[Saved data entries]
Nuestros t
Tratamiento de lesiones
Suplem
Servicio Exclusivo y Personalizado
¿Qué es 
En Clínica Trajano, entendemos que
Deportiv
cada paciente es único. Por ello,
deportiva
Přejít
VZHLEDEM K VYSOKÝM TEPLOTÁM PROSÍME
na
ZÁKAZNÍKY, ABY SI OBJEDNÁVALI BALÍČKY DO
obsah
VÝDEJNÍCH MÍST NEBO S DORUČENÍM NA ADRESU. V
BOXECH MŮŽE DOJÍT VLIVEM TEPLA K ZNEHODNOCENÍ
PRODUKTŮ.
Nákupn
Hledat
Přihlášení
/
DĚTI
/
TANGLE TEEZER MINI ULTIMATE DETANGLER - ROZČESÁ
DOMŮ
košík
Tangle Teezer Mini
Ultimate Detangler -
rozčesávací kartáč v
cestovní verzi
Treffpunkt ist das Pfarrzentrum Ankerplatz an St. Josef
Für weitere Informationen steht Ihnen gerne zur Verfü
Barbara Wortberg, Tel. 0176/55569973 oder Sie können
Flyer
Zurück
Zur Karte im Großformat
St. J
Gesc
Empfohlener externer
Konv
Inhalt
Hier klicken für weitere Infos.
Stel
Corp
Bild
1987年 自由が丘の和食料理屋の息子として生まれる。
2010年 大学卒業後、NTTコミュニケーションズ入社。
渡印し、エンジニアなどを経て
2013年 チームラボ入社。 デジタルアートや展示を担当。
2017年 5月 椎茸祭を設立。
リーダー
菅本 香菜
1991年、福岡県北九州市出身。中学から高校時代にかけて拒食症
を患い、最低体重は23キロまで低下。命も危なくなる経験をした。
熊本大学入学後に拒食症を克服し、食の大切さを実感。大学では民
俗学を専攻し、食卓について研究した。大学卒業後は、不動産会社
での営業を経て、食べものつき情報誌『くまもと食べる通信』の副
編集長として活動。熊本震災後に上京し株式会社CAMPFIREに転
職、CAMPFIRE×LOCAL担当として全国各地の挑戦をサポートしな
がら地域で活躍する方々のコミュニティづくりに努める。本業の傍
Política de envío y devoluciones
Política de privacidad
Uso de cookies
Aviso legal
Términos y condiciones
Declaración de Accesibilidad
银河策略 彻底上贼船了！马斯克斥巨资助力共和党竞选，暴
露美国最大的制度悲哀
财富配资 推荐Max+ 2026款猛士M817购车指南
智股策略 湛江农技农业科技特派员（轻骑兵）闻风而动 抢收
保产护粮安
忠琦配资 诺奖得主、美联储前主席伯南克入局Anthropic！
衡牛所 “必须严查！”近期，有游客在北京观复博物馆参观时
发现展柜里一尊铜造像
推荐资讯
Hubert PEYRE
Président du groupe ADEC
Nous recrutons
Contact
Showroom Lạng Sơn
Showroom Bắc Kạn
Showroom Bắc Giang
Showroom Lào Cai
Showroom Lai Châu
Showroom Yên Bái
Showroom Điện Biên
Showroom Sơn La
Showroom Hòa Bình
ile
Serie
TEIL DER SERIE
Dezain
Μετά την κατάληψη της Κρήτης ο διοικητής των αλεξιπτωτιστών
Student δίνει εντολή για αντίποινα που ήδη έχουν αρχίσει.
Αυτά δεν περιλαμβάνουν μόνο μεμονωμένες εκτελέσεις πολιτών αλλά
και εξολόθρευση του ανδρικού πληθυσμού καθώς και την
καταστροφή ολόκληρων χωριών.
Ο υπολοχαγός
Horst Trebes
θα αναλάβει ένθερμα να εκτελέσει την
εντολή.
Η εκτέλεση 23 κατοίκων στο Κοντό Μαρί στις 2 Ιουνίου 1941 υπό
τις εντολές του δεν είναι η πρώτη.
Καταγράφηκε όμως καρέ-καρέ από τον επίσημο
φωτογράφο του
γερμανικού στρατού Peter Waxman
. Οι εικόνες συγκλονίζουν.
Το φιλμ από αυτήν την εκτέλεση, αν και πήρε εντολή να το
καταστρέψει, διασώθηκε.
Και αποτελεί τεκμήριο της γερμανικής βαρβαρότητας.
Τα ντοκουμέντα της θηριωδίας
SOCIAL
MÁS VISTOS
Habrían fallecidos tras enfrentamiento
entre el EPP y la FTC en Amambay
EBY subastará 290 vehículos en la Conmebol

TASK INSTRUCTIONS →
Determine the number of lines in the data that include the word "weitere", and provide that number without comment.

SOLUTION FOR THIS PROBLEM →
2